A myriad of changes including economic, demographic, and technological shifts, are disrupting the manufacturing sector.
For this reason Manufacturers Alliance for Productivity and Innovation (MAPI) produced a new report, Manufacturing Megatrends, revealing how 81 senior executives are assessing the impact of disruptive megatrends on their businesses in 2015.
"The manufacturing world is being shaped by several new forces—IoT capabilities, the understanding of total cost of ownership, and the work–life balance expectations of millennial employees—and how companies respond will define their success," said Jenn Callaway, MAPI's director of councils and business research.
Key takeaways from survey:
Information is the New Currency
•Thanks to unparalleled access to information on pricing and profitability, three-quarters of executives report that understanding total cost of ownership had a positive impact on their business in 2015.
The New Workforce
•Labor markets are transforming—the manufacturing workforce is aging and it’s harder than ever before to attract talent.
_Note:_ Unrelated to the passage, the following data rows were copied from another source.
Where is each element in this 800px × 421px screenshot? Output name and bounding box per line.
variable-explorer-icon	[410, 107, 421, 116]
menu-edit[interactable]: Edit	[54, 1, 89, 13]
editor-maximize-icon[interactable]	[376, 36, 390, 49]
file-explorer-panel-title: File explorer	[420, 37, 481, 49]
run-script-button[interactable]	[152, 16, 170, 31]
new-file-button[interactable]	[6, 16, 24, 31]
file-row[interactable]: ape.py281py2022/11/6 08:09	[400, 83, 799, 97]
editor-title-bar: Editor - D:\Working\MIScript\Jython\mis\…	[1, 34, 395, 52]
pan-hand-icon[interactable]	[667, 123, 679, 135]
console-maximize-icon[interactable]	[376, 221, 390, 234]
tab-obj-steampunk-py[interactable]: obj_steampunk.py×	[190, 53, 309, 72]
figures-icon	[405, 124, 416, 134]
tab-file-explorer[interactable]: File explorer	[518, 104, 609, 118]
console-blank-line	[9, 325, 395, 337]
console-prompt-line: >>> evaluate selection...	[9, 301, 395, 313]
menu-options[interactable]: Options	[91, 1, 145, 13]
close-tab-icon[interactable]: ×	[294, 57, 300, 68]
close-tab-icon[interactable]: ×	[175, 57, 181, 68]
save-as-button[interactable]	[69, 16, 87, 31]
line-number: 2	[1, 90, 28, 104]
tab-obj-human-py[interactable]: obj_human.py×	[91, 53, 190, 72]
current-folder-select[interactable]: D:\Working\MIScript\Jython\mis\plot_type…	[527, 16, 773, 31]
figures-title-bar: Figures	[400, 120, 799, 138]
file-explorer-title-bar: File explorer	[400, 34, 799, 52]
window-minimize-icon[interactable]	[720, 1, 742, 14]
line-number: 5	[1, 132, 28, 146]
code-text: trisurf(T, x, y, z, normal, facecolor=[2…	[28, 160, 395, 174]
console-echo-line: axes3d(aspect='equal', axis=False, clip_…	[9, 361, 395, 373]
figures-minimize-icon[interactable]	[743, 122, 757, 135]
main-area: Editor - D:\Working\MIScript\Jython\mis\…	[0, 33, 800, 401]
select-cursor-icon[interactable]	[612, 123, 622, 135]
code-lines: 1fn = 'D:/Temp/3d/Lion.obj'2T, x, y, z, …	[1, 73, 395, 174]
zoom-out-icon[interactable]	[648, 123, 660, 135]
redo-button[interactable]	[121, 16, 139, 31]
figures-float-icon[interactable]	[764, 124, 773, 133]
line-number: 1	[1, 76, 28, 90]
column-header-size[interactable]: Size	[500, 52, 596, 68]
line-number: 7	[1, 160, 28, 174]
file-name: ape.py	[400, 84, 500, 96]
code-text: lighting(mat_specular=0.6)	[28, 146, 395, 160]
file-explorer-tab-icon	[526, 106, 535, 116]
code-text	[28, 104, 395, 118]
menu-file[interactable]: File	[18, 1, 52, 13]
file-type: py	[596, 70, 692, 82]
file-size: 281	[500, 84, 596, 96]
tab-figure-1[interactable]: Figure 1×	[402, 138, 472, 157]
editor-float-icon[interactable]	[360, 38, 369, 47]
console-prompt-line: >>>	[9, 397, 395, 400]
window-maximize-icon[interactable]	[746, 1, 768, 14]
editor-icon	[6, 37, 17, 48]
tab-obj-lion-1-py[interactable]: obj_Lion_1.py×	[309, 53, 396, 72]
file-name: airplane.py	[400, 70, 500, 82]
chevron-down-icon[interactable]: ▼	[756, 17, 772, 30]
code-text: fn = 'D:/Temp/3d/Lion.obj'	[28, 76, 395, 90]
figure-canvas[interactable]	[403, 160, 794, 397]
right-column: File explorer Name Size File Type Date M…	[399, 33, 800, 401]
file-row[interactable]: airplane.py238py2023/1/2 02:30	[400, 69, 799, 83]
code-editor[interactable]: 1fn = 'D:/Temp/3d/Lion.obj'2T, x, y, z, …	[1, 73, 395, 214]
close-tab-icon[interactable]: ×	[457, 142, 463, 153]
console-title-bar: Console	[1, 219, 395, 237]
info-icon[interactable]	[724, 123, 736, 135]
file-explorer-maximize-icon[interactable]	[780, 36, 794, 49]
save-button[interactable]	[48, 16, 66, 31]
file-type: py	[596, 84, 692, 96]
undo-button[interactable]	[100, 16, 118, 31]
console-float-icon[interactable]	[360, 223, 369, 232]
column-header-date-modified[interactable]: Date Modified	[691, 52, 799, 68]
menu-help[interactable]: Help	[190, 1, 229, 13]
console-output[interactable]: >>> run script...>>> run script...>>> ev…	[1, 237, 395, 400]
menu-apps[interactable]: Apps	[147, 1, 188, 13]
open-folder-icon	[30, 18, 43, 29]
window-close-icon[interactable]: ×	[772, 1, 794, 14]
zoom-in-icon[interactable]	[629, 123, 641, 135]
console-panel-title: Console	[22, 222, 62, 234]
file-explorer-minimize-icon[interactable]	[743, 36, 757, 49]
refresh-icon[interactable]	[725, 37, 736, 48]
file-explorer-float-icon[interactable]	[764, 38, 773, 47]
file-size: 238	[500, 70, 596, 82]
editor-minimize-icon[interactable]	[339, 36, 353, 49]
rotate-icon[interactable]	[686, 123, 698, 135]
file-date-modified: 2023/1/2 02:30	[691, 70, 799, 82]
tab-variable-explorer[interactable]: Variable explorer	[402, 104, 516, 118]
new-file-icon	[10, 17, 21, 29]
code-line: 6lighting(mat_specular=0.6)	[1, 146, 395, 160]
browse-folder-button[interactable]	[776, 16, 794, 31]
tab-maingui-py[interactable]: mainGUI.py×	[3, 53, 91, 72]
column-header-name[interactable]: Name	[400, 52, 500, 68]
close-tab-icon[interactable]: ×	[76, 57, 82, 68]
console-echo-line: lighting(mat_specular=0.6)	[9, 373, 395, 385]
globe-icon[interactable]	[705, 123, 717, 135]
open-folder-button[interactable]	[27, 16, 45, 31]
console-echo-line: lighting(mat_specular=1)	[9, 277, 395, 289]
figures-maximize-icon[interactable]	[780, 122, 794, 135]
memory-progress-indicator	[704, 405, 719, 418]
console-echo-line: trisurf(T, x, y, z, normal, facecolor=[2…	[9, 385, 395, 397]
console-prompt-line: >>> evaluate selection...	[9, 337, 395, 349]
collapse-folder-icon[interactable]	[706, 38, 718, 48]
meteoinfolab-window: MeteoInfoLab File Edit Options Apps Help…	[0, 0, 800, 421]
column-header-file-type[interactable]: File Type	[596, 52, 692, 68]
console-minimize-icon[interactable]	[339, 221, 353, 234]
For nearly two-thirds of surveyed companies, access to skilled labor had a negative impact on their businesses last year.
Globalized Economic Risks & Opportunities
•With 45% of U.S. manufacturing revenue generated overseas, exposure to currency fluctuations, volatile energy and commodity prices, global supply chain disruptions, and regional economic uncertainty is at an all-time high. Economic and currency challenges took five of the top 10 spots on our list of factors having the most negative impact on manufacturers.
Technology’s Promise and Peril
•The digital revolution is delivering amazing opportunities for companies to innovate, yet some executives are still leery of the benefits of connected and wearable devices and cloud computing.
•The regulatory playing field has never been more global or less level. Many executives report that U.S. tax policy was a hindrance to their businesses.
"The ability to access insights about how to survive and thrive has never been more critical," Callaway said. "Those that adapt quickly will emerge more innovative and agile than their competitors."